Task: Where in the entries below does "container" appear? Copy every line that has it.

***** Task data

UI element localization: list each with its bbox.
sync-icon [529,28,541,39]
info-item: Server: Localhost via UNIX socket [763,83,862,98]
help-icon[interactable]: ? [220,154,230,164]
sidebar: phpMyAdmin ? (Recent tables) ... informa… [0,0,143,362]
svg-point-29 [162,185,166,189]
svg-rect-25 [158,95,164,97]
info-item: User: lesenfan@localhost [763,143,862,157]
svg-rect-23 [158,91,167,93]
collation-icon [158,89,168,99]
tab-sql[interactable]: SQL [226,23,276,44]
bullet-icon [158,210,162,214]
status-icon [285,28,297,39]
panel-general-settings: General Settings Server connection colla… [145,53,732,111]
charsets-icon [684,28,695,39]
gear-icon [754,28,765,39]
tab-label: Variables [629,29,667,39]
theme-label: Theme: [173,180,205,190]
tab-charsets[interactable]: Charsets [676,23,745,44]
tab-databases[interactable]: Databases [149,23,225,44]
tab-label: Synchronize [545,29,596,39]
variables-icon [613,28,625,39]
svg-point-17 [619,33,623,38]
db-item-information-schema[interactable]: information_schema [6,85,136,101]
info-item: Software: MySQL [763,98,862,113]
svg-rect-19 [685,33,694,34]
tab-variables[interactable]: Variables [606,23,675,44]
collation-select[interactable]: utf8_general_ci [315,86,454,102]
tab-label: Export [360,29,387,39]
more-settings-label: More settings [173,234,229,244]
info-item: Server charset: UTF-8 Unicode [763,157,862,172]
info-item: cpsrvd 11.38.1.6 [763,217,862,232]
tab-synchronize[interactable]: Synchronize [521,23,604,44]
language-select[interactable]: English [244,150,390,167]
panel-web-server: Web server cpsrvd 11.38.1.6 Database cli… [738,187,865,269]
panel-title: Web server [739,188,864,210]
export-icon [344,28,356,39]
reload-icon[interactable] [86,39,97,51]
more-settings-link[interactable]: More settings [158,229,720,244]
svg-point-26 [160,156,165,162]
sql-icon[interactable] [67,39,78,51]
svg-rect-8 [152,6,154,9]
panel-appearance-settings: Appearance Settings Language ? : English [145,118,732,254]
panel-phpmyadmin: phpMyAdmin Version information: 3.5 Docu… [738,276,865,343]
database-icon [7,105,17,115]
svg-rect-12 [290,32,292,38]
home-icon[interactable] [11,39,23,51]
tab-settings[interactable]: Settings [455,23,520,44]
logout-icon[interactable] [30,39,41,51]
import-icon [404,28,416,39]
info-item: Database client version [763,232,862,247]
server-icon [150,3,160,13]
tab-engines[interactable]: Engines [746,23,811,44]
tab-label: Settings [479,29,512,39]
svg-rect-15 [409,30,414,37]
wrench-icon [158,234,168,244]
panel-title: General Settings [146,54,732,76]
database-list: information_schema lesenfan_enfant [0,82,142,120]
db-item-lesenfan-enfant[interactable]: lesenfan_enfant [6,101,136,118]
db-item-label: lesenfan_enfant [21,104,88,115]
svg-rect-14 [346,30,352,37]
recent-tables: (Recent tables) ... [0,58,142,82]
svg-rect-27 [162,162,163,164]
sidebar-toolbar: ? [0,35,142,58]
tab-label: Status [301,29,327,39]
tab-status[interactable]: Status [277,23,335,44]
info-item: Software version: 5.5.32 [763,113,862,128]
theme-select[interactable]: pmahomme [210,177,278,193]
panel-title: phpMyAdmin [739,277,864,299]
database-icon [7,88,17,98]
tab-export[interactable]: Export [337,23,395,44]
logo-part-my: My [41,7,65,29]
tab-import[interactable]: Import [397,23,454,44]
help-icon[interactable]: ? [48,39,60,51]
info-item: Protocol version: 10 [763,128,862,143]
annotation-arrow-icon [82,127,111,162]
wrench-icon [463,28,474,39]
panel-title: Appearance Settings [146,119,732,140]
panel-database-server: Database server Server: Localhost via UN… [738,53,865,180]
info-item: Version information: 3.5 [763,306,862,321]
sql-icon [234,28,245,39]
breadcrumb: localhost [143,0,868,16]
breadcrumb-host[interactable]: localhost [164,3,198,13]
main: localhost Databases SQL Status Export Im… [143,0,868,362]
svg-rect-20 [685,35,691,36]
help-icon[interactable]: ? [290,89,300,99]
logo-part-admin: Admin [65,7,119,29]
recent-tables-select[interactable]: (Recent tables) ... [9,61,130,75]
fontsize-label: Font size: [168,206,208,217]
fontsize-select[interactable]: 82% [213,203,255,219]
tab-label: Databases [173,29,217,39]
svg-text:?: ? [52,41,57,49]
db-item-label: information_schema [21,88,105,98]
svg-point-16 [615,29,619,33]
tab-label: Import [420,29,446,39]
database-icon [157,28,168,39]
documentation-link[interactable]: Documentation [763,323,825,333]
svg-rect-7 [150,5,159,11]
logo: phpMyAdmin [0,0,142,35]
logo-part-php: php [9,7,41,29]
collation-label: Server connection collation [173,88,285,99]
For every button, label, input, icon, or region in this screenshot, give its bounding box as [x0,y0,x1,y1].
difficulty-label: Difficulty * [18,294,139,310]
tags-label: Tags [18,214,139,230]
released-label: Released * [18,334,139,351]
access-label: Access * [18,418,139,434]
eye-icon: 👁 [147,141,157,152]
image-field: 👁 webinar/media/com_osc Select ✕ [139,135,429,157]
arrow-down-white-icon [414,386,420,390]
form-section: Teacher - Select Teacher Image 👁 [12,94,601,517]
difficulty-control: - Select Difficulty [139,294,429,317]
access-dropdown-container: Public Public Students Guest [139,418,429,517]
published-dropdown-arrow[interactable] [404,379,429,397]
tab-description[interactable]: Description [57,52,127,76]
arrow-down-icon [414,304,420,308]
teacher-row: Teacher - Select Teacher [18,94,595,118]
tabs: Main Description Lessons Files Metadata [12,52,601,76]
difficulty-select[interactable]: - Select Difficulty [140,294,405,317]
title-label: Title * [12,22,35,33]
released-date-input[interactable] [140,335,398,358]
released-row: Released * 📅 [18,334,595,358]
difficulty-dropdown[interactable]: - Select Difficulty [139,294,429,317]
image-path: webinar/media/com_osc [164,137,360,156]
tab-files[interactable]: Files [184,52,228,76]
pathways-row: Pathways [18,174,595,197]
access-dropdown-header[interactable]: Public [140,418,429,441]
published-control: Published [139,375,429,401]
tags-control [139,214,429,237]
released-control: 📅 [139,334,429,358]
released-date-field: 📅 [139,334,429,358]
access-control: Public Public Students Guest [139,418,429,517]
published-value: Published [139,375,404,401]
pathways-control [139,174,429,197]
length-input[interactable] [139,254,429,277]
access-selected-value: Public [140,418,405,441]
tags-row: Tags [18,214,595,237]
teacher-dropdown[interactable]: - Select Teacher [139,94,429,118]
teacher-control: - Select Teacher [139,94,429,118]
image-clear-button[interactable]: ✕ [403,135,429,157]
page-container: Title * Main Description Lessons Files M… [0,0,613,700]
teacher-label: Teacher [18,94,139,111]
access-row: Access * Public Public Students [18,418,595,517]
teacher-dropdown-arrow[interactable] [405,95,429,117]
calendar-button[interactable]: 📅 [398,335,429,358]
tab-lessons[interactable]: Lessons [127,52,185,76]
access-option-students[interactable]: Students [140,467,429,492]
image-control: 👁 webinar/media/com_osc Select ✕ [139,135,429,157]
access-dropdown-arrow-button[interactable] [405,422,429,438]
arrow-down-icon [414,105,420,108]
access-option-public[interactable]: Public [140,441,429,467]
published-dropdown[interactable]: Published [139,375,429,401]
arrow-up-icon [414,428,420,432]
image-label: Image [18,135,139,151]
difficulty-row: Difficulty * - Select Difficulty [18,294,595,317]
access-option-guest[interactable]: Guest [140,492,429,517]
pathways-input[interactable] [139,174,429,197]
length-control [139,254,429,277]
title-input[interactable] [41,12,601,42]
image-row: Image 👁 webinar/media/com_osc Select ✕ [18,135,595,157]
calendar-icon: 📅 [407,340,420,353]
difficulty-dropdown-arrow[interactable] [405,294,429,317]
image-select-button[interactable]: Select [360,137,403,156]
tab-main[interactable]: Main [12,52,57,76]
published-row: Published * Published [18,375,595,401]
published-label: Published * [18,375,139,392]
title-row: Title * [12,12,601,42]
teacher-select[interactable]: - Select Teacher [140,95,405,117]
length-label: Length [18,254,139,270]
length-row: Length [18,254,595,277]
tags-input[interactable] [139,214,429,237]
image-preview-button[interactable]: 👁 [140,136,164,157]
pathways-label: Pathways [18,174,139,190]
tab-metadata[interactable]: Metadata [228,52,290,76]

**********

Written response:
access-dropdown-container: Public Public Students Guest [139,418,429,517]
page-container: Title * Main Description Lessons Files M… [0,0,613,700]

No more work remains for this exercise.